GIVE the people their say.

That is the message to health chiefs after councillors demanded a referendum on fluoridation.

Southampton City Council agreed to call on South Central Strategic Health Authority to hold a public vote on the controversial scheme to add fluoride to the tap water of nearly 200,000 Hampshire residents.

The move is the latest significant development in the campaign, backed by the Daily Echo, for a referendum to decide on the scheme because of claims residents’ views have been ignored.

But health bosses again last night insisted the vote, by the only local authority which previously had supported fluoridation, would change nothing.

The motion, calling on the SHA to hold a referendum and be bound by its result, was backed by the City Council’s ruling Tories while opposition Liberal Democrat and Labour councillors abstained.

Tory councillor and deputy council leader Royston Smith, who received rapturous applause from around 40 anti-fluoride campaigners packed into the council chamber, said the public consultation had been “flawed at best, but at worst it was probably derisory”.

Earlier, a group of activists waved banners and placards as they demonstrated outside the Civic Centre before the meeting.

Cllr Smith said: “The electorate are our employees. It would make sense that the people who are going to be affected by this should be the ones that should be consulted.”

He said the mechanism for holding a referendum was irrelevant. “This motion sets out very clearly what should happen.

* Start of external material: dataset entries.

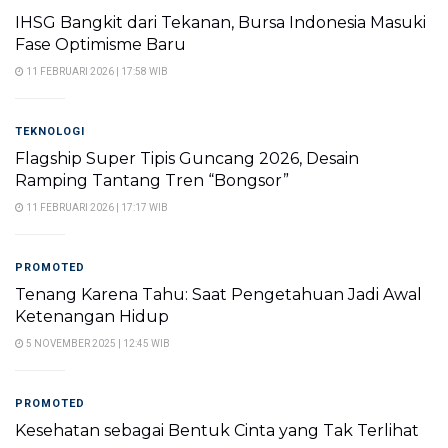
IHSG Bangkit dari Tekanan, Bursa Indonesia Masuki
Fase Optimisme Baru
11 FEBRUARI 2026 | 17:58 WIB
TEKNOLOGI
Flagship Super Tipis Guncang 2026, Desain
Ramping Tantang Tren “Bongsor”
11 FEBRUARI 2026 | 17:17 WIB
PROMOTED
Tenang Karena Tahu: Saat Pengetahuan Jadi Awal
Ketenangan Hidup
5 NOVEMBER 2025 | 12:45 WIB
PROMOTED
Kesehatan sebagai Bentuk Cinta yang Tak Terlihat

People should have the opportunity to have their say in a referendum and the SHA should hold that – and they should be bound by that result.”

Opposition councillors labelled yesterday’s debate on a fluoride referendum as “shameless electioneering”, attacking the motion – tabled by Tories Royston Smith and Jeremy Moulton, who are both bidding to become MPs – as highly political, costly and impractical.

Labour councillor Peter Marsh Jenks, who backed fluoridation when the council debated it during the initial public consultation, led the criticism.

He said: “Two Tory prospective parliamentary candidates are hijacking a Southampton City Council meeting to beg for people to vote for them in the general election. It’s a shameful attempt to get them elected.”

Fellow Labour councillor Simon Letts said debate was pointless, as the SHA had no powers to call a referendum and that local authority boundaries did not fit within the proposed fluoridation zone.

Anti-fluoride campaigners said they are also pleased the scheme is again being debated, but do not support calls for a referendum because they believe the people have already had their say.

An SHA spokesman said the authority does not believe the council’s decision will lead to a public vote: “There is no mechanism by which South Central Strategic Health Authority is able to hold a referendum.”


• New chairman of Hampshire Against Fluoridation Stephen Peckham said: “There’s already been a vote and 72 per cent of the people said no.

“More than 10,000 people were involved in the consultation and that’s quite a substantial proportion of the people who would be able to vote on it.

“The people don’t want it and there can be no justifiable grounds for going ahead with it.”


Romsey and Southampton North MP Sandra Gidley last night welcomed the council’s vote, and said she believes the final say must lie with the people affected.

She said: “I’ve supported the idea of a referendum because the whole consultation and decision making process was shown to be totally undemocratic.

“The SHA view seemed to be ‘oh well, the majority are against but we know best’.

“I’m pleased the decision has been made, but unfortunately I think it will be ineffective.”